■ Exercise prompt:
Examine the entries below, count the lines holding the string "ontdek", and respond with the number only.

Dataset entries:
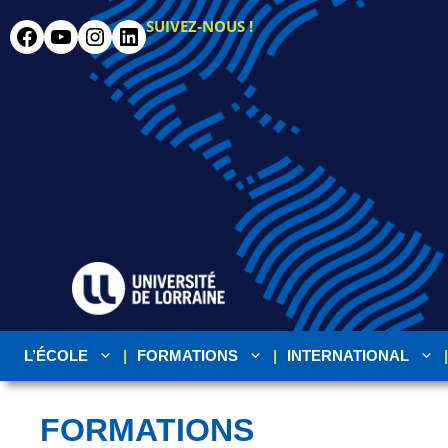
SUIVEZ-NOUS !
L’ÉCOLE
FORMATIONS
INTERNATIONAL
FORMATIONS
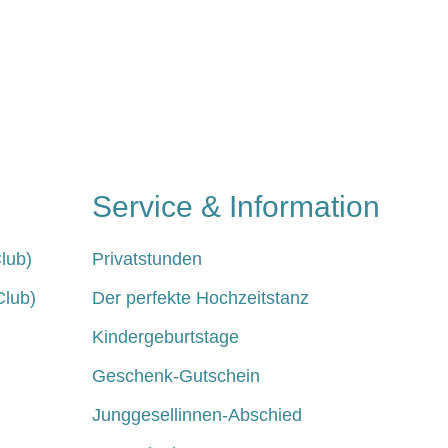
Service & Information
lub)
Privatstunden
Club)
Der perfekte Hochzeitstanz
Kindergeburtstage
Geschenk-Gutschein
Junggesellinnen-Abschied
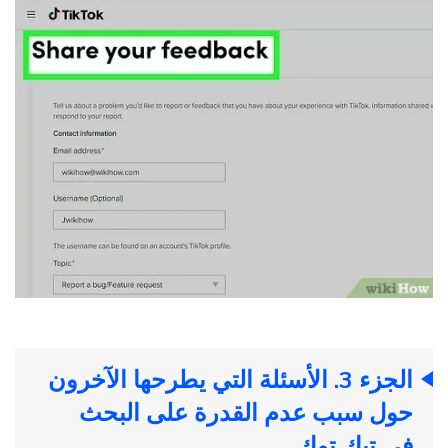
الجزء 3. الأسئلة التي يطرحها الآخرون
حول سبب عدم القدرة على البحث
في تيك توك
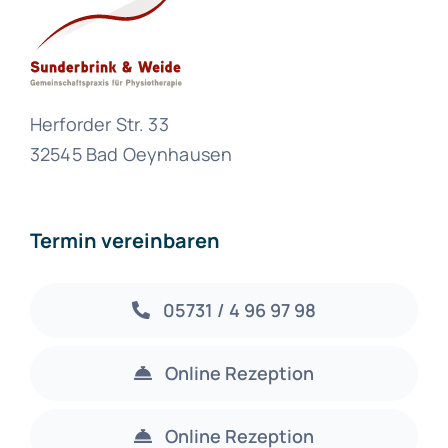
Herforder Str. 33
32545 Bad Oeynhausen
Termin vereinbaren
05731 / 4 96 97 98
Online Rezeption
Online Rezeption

* * *

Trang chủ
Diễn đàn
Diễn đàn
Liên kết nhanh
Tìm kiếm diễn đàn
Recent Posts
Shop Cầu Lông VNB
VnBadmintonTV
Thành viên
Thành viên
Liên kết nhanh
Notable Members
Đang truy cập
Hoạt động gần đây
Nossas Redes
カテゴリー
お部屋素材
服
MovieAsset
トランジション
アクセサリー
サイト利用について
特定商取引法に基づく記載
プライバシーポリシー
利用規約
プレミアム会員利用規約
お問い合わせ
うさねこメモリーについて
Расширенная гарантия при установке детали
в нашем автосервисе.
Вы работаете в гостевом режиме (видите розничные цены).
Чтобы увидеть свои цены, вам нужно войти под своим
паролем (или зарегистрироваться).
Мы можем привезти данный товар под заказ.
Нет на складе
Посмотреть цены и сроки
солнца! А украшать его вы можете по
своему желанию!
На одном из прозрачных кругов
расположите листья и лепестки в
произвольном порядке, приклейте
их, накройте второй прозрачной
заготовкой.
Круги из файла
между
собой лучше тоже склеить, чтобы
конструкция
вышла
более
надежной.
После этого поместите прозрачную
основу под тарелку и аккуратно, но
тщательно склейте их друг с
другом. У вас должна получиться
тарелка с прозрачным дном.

* * *

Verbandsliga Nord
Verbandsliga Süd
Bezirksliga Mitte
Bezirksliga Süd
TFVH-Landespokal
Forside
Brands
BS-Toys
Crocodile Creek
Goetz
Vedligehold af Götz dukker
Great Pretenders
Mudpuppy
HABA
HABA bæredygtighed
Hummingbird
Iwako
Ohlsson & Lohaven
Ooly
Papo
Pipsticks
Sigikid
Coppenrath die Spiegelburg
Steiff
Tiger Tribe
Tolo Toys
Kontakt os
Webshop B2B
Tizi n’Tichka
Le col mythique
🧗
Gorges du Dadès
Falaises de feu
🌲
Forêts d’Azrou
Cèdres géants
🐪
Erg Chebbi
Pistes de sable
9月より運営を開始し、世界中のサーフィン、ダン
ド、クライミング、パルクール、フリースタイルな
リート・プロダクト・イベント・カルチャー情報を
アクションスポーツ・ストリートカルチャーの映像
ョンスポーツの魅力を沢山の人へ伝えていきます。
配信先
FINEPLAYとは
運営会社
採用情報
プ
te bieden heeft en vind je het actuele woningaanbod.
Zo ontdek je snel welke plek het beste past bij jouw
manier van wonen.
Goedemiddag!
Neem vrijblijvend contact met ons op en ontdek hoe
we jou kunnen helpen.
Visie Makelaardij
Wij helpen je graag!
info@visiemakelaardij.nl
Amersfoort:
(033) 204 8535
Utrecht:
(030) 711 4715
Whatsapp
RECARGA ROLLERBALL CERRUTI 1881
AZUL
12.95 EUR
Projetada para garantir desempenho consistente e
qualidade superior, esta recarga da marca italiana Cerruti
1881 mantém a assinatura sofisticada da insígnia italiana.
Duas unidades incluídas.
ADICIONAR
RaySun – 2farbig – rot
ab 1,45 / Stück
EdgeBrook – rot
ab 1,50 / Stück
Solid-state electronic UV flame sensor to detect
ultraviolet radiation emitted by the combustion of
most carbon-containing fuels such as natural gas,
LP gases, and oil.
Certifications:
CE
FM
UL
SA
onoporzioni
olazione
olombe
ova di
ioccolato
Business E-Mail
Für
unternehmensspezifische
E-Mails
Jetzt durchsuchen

■ Answer to the exercise:
2